For SaaS applications, you use multiple databases for multiple tenants, but usually don't split it module-wise.

This is the most common model I have seen in SaaS application design. Your base schema is replicated for each tenant that you add to your application.


Start with one database. Split data/functionality when project requires it.

Here is what we can learn from LinkedIn:

  • A single database does not work
  • Referential integrity will not be possible
  • Any data loss is a problem
  • Caching is good even when it's modestly effective
  • Never underestimate growth trajectory

Source:

LinkedIn architecture

LinkedIn communication architecture


High Scalability is a good blog for scaling SaaS applications. As mentioned, splitting tables across databases as you suggested is generally a bad idea. But a similar concept is sharding, where you keep the same (or similar) schema, but split the data on multiple servers. For example, users 1-5000 are on server1, and users 5000-10000 on server2. Depending on the queries your application uses, it can be an efficient way to scale.

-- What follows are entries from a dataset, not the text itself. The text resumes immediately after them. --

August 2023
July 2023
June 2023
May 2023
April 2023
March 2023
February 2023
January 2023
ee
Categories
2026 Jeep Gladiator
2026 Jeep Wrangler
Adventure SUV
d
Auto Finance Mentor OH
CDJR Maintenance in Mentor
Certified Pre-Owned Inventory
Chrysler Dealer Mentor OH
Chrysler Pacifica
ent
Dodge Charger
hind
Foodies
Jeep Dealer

Having a single database is best for data integrity because then you can use foreign keys. You can't have this built-in data integrity if you split the data into multiple databases. This isn't an issue if your data isn't related, but if it is related, it would be possible for your one database to contain data that is inconsistent with another database. In this case, you would need to write some code that scans your databases for inconsistent data on a regular basis so you can handle it appropriately.

However, multiple databases may be necessary if you need your site/application to be highly scalable (e.g. internet scale). For example, you could host each database on a different physical server.